# [WHAT IS REQUIRED]
Output exactly the lines from the one with "healthcare gaps and respond to the" to the close of the records below, first and last included.

-------- MATERIAL SHOWN

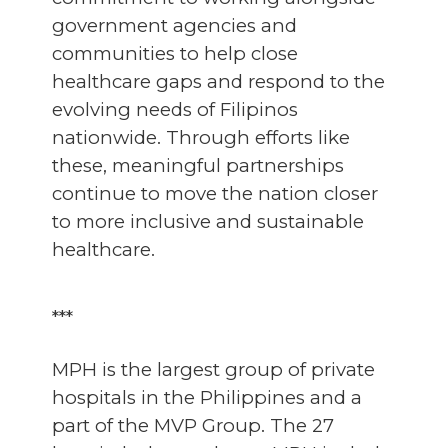
government agencies and
communities to help close
healthcare gaps and respond to the
evolving needs of Filipinos
nationwide. Through efforts like
these, meaningful partnerships
continue to move the nation closer
to more inclusive and sustainable
healthcare.
***
MPH is the largest group of private
hospitals in the Philippines and a
part of the MVP Group. The 27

----------------

# [YOUR RESPONSE]
healthcare gaps and respond to the
evolving needs of Filipinos
nationwide. Through efforts like
these, meaningful partnerships
continue to move the nation closer
to more inclusive and sustainable
healthcare.
***
MPH is the largest group of private
hospitals in the Philippines and a
part of the MVP Group. The 27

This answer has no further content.